Berthold H K
Klinik für Innere Medizin und Geriatrie, Evangelisches Krankenhaus Bielefeld (EvKB), Schildescher Str. 99, 33611, Bielefeld, Deutschland,
Internist (Berl). 2014 Jan;55(1):93-101. doi: 10.1007/s00108-013-3409-2.

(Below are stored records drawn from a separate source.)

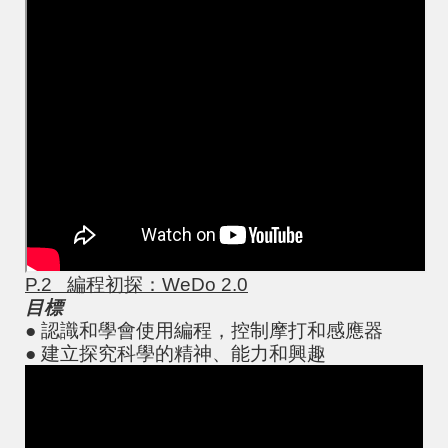
P.2
編程初探：WeDo 2.0
目標
● 認識和學會使用編程，控制摩打和感應器
● 建立探究科學的精神、能力和興趣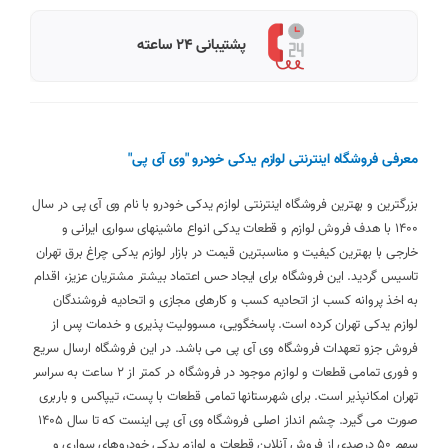
پشتیبانی 24 ساعته
معرفی فروشگاه اینترنتی لوازم یدکی خودرو "وی آی پی"
بزرگترین و بهترین فروشگاه اینترنتی لوازم یدکی خودرو با نام وی آی پی در سال
1400 با هدف فروش لوازم و قطعات یدکی انواع ماشینهای سواری ایرانی و
خارجی با بهترین کیفیت و مناسبترین قیمت در بازار لوازم یدکی چراغ برق تهران
تاسیس گردید. این فروشگاه برای ایجاد حس اعتماد بیشتر مشتریان عزیز، اقدام
به اخذ پروانه کسب از اتحادیه کسب و کارهای مجازی و اتحادیه فروشندگان
لوازم یدکی تهران کرده است. پاسخگویی، مسوولیت پذیری و خدمات پس از
فروش جزو تعهدات فروشگاه وی آی پی می باشد. در این فروشگاه ارسال سریع
و فوری تمامی قطعات و لوازم موجود در فروشگاه در کمتر از 2 ساعت به سراسر
تهران امکانپذیر است. برای شهرستانها تمامی قطعات با پست، تیپاکس و باربری
صورت می گیرد. چشم انداز اصلی فروشگاه وی آی پی اینست که تا سال 1405
سهم 50 درصدی از فروش آنلاین قطعات و لوازم یدکی خودروهای سواری و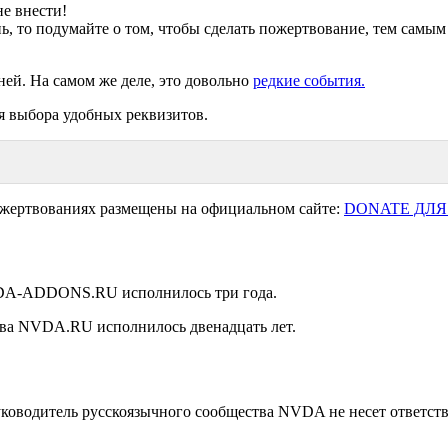
е внести!
ь, то подумайте о том, чтобы сделать пожертвование, тем самым
ней. На самом же деле, это довольно
редкие события.
я выбора удобных реквизитов.
ожертвованиях размещены на официальном сайте:
DONATE ДЛЯ
NVDA-ADDONS.RU исполнилось три года.
ства NVDA.RU исполнилось двенадцать лет.
уководитель русскоязычного сообщества NVDA не несет ответстве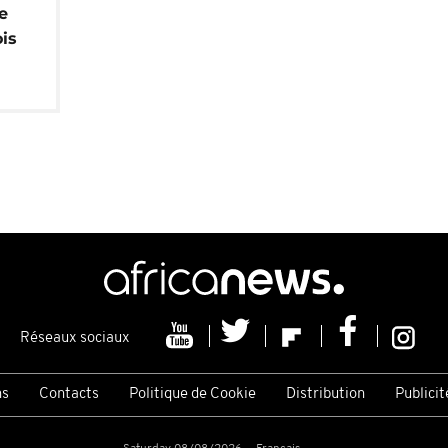
e
is
l de
usse
Réseaux sociaux
ns
Contacts
Politique de Cookie
Distribution
Publicit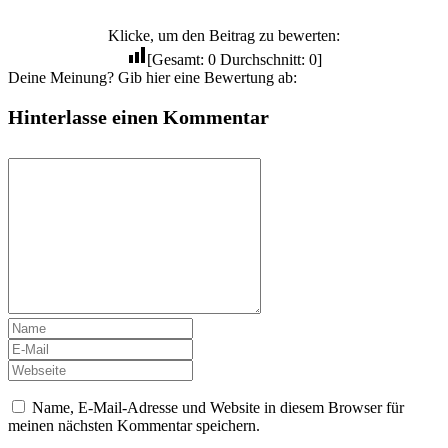
Klicke, um den Beitrag zu bewerten:
[Gesamt:
0
Durchschnitt:
0
]
Deine Meinung? Gib hier eine Bewertung ab:
Hinterlasse einen Kommentar
Name, E-Mail-Adresse und Website in diesem Browser für
meinen nächsten Kommentar speichern.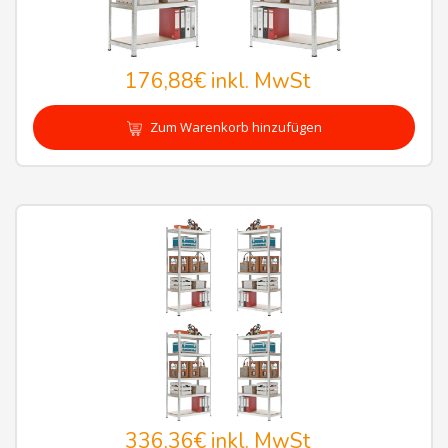
176,88€
inkl. MwSt
Zum Warenkorb hinzufügen
336,36€
inkl. MwSt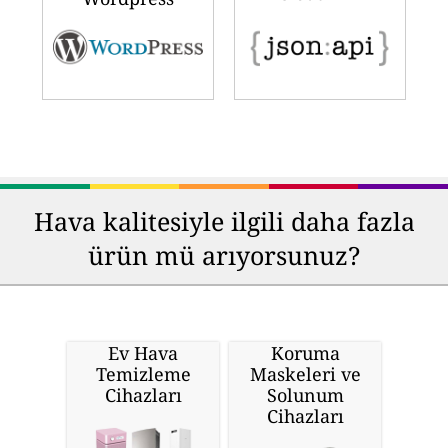
Hava kalitesiyle ilgili daha fazla
ürün mü arıyorsunuz?
Ev Hava
Koruma
Temizleme
Maskeleri ve
Cihazları
Solunum
Cihazları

The new oral anticoagulants (NOAC) are alternative drugs to classical vitamin K antagonists (VKA) for stroke prevention in patients with nonvalvular atrial fibrillation. They have been shown in randomized trials to be superior to warfarin in reducing clinical endpoints, although at rather small effect sizes. However, in study centers with good anticoagulation management their superiority was barely significant. The effectiveness of anticoagulation therapy is crucially dependent on individual drug adherence. NOAC potentially decrease adherence due to several reasons, among them the twice-daily dosing requirement in some of them and the nonnecessity for anticoagulation monitoring. Anticoagulation monitoring is assumed to increase adherence per se. VKA are potentially better suitable to compensate for low adherence due to their long half-lives.
新型口服抗凝药(NOAC)是传统维生素K拮抗剂(VKA)用于非瓣膜性心房颤动患者预防卒中的替代药物。随机试验表明,尽管其效应量较小,但在降低临床终点方面,它们优于华法林。然而,在抗凝管理良好的研究中心,其优势并不显著。抗凝治疗的有效性关键取决于个体的药物依从性。由于多种原因,NOAC可能会降低依从性,其中包括部分药物需要每日给药两次以及无需进行抗凝监测。抗凝监测本身被认为可提高依从性。由于VKA半衰期长,它们可能更适合弥补依从性差的情况。